Content starts
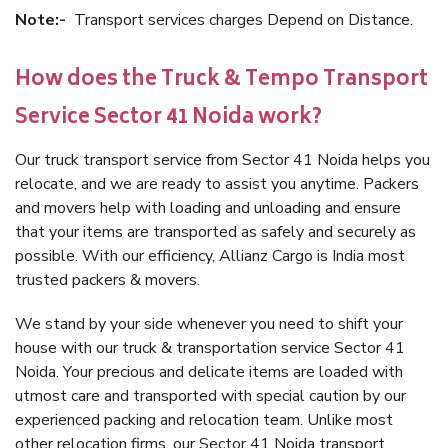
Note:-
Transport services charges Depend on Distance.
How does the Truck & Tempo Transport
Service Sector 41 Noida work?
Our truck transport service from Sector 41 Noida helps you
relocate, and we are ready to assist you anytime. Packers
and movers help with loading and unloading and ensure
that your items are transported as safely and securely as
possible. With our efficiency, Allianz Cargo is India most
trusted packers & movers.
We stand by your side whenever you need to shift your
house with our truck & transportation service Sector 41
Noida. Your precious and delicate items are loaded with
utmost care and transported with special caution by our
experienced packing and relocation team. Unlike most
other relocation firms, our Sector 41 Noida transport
Content ends
Content starts
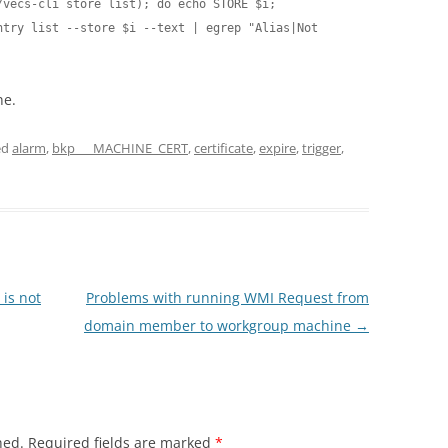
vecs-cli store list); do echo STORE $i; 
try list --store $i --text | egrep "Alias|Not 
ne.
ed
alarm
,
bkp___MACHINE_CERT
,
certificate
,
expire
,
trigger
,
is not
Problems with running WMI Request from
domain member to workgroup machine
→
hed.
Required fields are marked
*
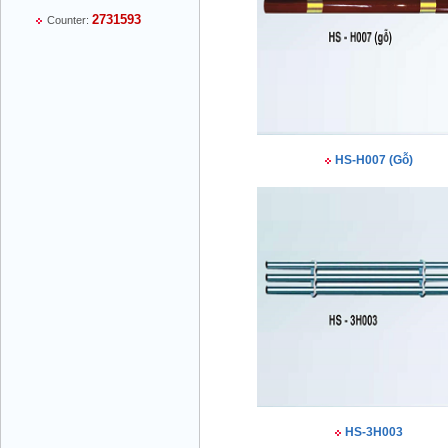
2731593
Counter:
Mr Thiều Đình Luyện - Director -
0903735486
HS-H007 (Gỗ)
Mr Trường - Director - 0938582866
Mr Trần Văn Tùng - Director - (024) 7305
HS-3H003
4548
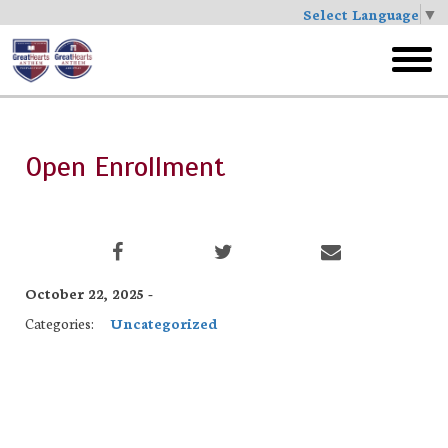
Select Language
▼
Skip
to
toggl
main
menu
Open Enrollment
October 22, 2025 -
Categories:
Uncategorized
Content ends
Content starts
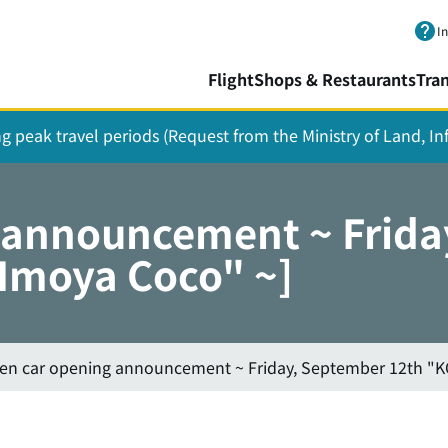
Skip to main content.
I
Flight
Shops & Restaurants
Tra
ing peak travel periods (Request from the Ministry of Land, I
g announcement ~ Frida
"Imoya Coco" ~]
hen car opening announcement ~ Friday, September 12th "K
Content ends
Copy each line of the preceding data that contains the string "transported".

> **EXERCISE SOLUTION**
that your items are transported as safely and securely as
utmost care and transported with special caution by our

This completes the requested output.